La décharge stimule un réseau de neurones qu’on appelle le circuit de la récompense. Ça libère l’hormone du bonheur. La dopamine.                                             

La dopamine se libère en récompense de certaines actions pour te donner envie de les reproduire en te procurant une sensation de bien être. Par exemple, quand tu manges un bon repas, quand t’as un orgasme, ou quand tu écoutes Chantal Goya.

“Pandi Panda, petit ourson de chine

Pandi Panda, tu n’seras pas une victime”

Bam ! Shot de dopamine.

Extrait de la chanson Pandi Panda de Chantal Goya, potentiel ancêtre de Beyoncé

Bref, la libération de dopamine c’est ce qui va te donner envie de répéter l’action encore et encore. Ce système contribuait à notre survie, à une époque où pour manger, il fallait chasser un ours avec des cailloux en silex et des lances en bois. Mais à notre époque où tu peux te faire livrer un tartare en 10 minutes en bougeant seulement ton pousse, cela crée surtout des addictions sévères.  

Donc un des rats a appuyé sur le levier 7500 fois en une demi-journée. Certaines décharges les propulsaient violemment contre la cage mais ils revenaient presser compulsivement le levier. Quand leur corps les obligeaient à dormir, les rats s’assoupissaient quelques minutes, puis retournaient appuyer sur le levier. 

Les rats étaient addict au point de ne plus manger. Mais dans des conditions plus douces, avec des décharges moins fortes de dopamine, ils mangeaient juste de quoi survivre avant de repartir presser le levier. 

L’addiction peut aller loin puisqu’en 2016, des scientifiques ont reproduit la même expérience sur des souris, en infligeant en plus des chocs électriques douloureux dans leurs pattes à chaque fois qu’elles pressaient le levier pour recevoir leur dopamine. Mais 60% d’entre elles ont continué à appuyer autant sur le levier qu’avant.   

Lorsque tu scrolles sur les réseaux, les mêmes mécanismes s’activent. Tu fais le pari inconsciemment, en mettant en jeu ton attention et ton temps, que la prochaine vidéo t’apportera ce que ton corps cherche. Donc dès que tu tombes sur une vidéo satisfaisante : shot de dopamine. Puis tu recommences à scroller, encore et encore.  

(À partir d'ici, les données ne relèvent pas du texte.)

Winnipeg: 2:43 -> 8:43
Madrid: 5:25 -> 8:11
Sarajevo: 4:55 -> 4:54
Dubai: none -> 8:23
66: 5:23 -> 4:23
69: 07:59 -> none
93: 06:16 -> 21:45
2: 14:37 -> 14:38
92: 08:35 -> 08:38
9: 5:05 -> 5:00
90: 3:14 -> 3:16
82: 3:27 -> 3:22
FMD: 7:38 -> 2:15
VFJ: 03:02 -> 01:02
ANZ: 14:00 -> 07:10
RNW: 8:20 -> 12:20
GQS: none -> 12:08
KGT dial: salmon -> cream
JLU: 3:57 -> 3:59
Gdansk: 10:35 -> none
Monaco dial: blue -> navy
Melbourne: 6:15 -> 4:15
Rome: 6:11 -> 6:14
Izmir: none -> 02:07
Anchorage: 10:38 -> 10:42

Donc t’es constamment dans le suspense d’une vidéo satisfaisante, et ça suffit pour activer ton circuit de la récompense. Comme les mamies qu’on voit derrière la machine à sous du Casino pendant des heures. Elles attendent obsessionnellement de toucher le gros lot, jusqu’à se ruiner. Le même mécanisme te fait rester des heures à scroller. 

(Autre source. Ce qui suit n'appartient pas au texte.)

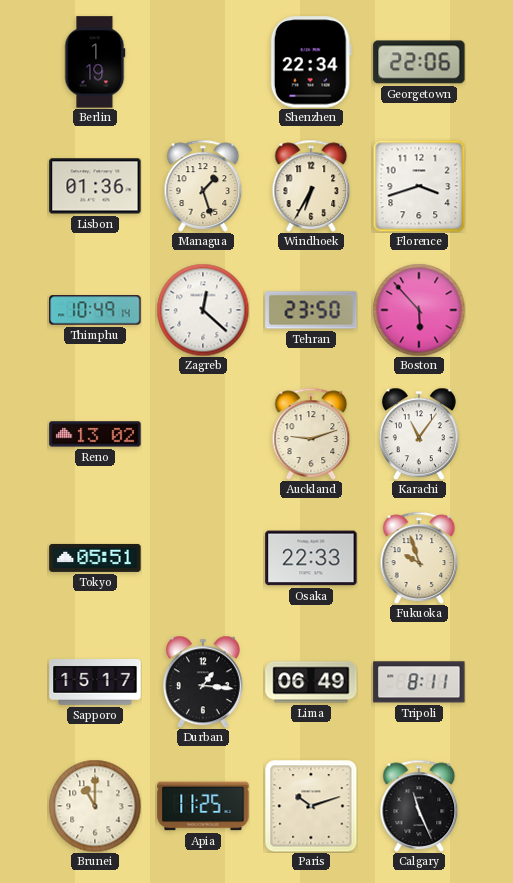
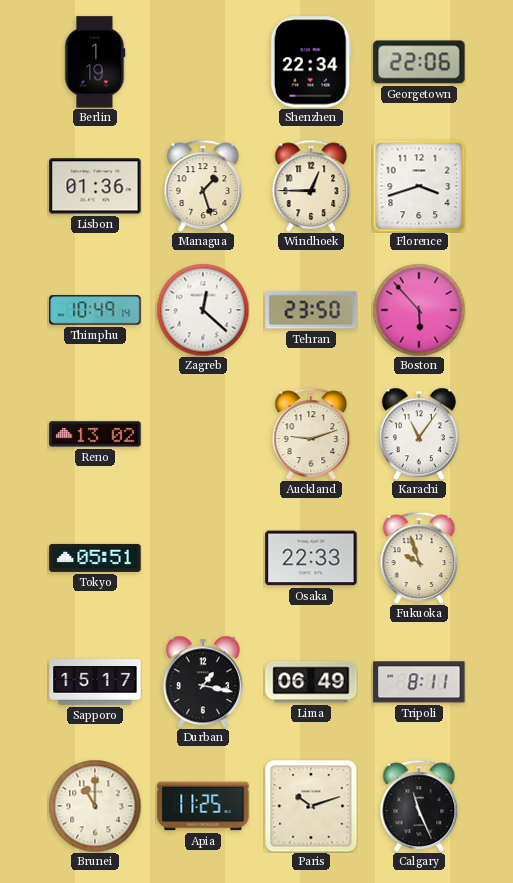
Windhoek: 6:35 -> 12:45
Durban: 1:16 -> 1:17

Mais ici, le casino, c’est Instagram. Son algorithme optimisé pour te servir non pas ce que tu veux mais ce qui saisira ton temps et ton attention le plus longtemps possible. Le but est de nourrir son modèle économique en accumulant des données sur toi en fonction des vidéos avec lesquelles t’interagis, pour te proposer des publicités ultraciblés.  

L’attention et les données personnelles sont le pétrole du 21e siècle. Sauf qu’ici ça nique pas la planète, mais ton cerveau.

La TikTokisation d’Instagram, c’est à dire la refonte de l’application Instagram pour ressembler plus à TikTok, a amplifié l’addiction au binge scrolling.  

Donc on se retrouve avec quasiment un français sur deux entre 16 et 25 ans passant plus de 3 heures par jour à Binge scroller sur les réseaux, donc plus de 20 heures par semaine. Ce qui revient à lire 2 fois l’alchimiste de Paulo Coelho, à regarder au moins 7 fois Le Parrain, ou 60 épisodes de plus belle la vie. 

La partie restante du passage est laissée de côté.